• Source material:
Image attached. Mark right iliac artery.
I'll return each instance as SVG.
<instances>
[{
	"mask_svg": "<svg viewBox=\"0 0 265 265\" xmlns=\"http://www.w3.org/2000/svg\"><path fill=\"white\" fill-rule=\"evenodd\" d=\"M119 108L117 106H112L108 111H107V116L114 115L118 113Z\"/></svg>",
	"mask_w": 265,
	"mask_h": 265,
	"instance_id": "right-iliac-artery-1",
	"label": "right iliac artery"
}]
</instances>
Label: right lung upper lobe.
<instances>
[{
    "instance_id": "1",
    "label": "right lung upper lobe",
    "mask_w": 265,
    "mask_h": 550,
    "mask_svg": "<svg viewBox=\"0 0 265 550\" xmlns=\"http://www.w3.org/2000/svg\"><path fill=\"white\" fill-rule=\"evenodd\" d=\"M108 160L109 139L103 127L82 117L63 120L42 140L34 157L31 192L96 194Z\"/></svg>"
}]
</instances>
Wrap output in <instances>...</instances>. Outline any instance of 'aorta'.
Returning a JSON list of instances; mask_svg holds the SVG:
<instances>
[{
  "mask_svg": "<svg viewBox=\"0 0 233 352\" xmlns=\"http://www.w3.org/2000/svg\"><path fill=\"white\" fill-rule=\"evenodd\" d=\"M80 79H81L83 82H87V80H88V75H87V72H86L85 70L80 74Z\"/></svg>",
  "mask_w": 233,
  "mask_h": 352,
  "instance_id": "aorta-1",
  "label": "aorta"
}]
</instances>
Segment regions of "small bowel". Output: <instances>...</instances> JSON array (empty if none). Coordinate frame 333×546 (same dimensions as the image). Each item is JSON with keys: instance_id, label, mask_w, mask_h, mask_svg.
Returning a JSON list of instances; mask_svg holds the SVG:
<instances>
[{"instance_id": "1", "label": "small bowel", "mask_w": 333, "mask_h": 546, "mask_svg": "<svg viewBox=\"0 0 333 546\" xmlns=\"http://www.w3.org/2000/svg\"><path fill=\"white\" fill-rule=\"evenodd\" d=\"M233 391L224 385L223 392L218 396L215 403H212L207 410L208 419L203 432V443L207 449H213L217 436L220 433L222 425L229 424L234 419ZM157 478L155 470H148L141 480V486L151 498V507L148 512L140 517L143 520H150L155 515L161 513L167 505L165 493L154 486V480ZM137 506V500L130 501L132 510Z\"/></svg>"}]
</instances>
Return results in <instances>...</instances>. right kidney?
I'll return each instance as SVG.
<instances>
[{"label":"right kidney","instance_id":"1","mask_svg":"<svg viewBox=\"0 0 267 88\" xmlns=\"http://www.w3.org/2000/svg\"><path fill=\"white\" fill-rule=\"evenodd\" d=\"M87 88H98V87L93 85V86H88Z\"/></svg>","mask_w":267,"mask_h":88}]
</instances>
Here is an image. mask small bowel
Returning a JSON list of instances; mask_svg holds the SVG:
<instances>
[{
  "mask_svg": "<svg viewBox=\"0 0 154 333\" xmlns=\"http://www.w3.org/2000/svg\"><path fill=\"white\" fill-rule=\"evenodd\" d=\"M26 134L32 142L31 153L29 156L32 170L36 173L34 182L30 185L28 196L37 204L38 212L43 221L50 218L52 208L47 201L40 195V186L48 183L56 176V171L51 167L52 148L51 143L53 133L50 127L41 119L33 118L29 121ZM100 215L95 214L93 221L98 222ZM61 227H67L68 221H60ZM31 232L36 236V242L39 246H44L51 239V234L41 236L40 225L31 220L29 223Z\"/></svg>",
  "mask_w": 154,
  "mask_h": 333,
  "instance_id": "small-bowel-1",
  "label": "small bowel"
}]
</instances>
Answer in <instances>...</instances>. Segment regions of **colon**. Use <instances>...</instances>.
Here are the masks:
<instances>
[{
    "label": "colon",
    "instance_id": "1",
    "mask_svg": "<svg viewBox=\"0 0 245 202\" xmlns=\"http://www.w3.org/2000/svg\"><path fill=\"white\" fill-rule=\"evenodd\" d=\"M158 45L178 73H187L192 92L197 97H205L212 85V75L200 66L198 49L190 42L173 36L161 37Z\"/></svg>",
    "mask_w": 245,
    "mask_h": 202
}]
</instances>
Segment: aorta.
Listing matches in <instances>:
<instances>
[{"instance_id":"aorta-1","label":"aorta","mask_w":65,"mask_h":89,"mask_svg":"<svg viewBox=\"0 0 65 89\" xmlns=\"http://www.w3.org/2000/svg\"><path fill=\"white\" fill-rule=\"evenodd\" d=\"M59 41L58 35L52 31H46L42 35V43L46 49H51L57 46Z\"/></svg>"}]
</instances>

• Your task: Copy each entry above exactly, character for character.

• Answer to this problem:
Image attached. Mark right iliac artery.
I'll return each instance as SVG.
<instances>
[{
	"mask_svg": "<svg viewBox=\"0 0 265 265\" xmlns=\"http://www.w3.org/2000/svg\"><path fill=\"white\" fill-rule=\"evenodd\" d=\"M119 108L117 106H112L108 111H107V116L114 115L118 113Z\"/></svg>",
	"mask_w": 265,
	"mask_h": 265,
	"instance_id": "right-iliac-artery-1",
	"label": "right iliac artery"
}]
</instances>
Label: right lung upper lobe.
<instances>
[{
    "instance_id": "1",
    "label": "right lung upper lobe",
    "mask_w": 265,
    "mask_h": 550,
    "mask_svg": "<svg viewBox=\"0 0 265 550\" xmlns=\"http://www.w3.org/2000/svg\"><path fill=\"white\" fill-rule=\"evenodd\" d=\"M108 160L109 139L103 127L82 117L63 120L42 140L34 157L31 192L96 194Z\"/></svg>"
}]
</instances>
Wrap output in <instances>...</instances>. Outline any instance of 'aorta'.
Returning a JSON list of instances; mask_svg holds the SVG:
<instances>
[{
  "mask_svg": "<svg viewBox=\"0 0 233 352\" xmlns=\"http://www.w3.org/2000/svg\"><path fill=\"white\" fill-rule=\"evenodd\" d=\"M80 79H81L83 82H87V80H88V75H87V72H86L85 70L80 74Z\"/></svg>",
  "mask_w": 233,
  "mask_h": 352,
  "instance_id": "aorta-1",
  "label": "aorta"
}]
</instances>
Segment regions of "small bowel". Output: <instances>...</instances> JSON array (empty if none). Coordinate frame 333×546 (same dimensions as the image). Each item is JSON with keys: instance_id, label, mask_w, mask_h, mask_svg.
Returning a JSON list of instances; mask_svg holds the SVG:
<instances>
[{"instance_id": "1", "label": "small bowel", "mask_w": 333, "mask_h": 546, "mask_svg": "<svg viewBox=\"0 0 333 546\" xmlns=\"http://www.w3.org/2000/svg\"><path fill=\"white\" fill-rule=\"evenodd\" d=\"M233 391L224 385L223 392L218 396L215 403H212L207 410L208 419L203 432V443L207 449H213L217 436L220 433L222 425L229 424L234 419ZM157 478L155 470H148L141 480V486L151 498V507L148 512L140 517L143 520H150L155 515L161 513L167 505L165 493L154 486V480ZM137 506V500L130 501L132 510Z\"/></svg>"}]
</instances>
Return results in <instances>...</instances>. right kidney?
I'll return each instance as SVG.
<instances>
[{"label":"right kidney","instance_id":"1","mask_svg":"<svg viewBox=\"0 0 267 88\" xmlns=\"http://www.w3.org/2000/svg\"><path fill=\"white\" fill-rule=\"evenodd\" d=\"M87 88H98V87L93 85V86H88Z\"/></svg>","mask_w":267,"mask_h":88}]
</instances>
Here is an image. mask small bowel
Returning a JSON list of instances; mask_svg holds the SVG:
<instances>
[{
  "mask_svg": "<svg viewBox=\"0 0 154 333\" xmlns=\"http://www.w3.org/2000/svg\"><path fill=\"white\" fill-rule=\"evenodd\" d=\"M26 134L32 142L31 153L29 156L32 170L36 173L34 182L30 185L28 196L37 204L38 212L43 221L50 218L52 208L47 201L40 195V186L48 183L56 176V171L51 167L52 148L51 143L53 133L50 127L41 119L33 118L29 121ZM100 215L95 214L93 221L98 222ZM61 227H67L68 221H60ZM31 232L36 236V242L39 246H44L51 239V234L41 236L40 225L31 220L29 223Z\"/></svg>",
  "mask_w": 154,
  "mask_h": 333,
  "instance_id": "small-bowel-1",
  "label": "small bowel"
}]
</instances>
Answer in <instances>...</instances>. Segment regions of **colon**. Use <instances>...</instances>.
Here are the masks:
<instances>
[{
    "label": "colon",
    "instance_id": "1",
    "mask_svg": "<svg viewBox=\"0 0 245 202\" xmlns=\"http://www.w3.org/2000/svg\"><path fill=\"white\" fill-rule=\"evenodd\" d=\"M158 45L178 73H187L192 92L197 97H205L212 85V75L200 66L198 49L190 42L173 36L161 37Z\"/></svg>",
    "mask_w": 245,
    "mask_h": 202
}]
</instances>
Segment: aorta.
Listing matches in <instances>:
<instances>
[{"instance_id":"aorta-1","label":"aorta","mask_w":65,"mask_h":89,"mask_svg":"<svg viewBox=\"0 0 65 89\" xmlns=\"http://www.w3.org/2000/svg\"><path fill=\"white\" fill-rule=\"evenodd\" d=\"M59 41L58 35L52 31H46L42 35V43L46 49H51L57 46Z\"/></svg>"}]
</instances>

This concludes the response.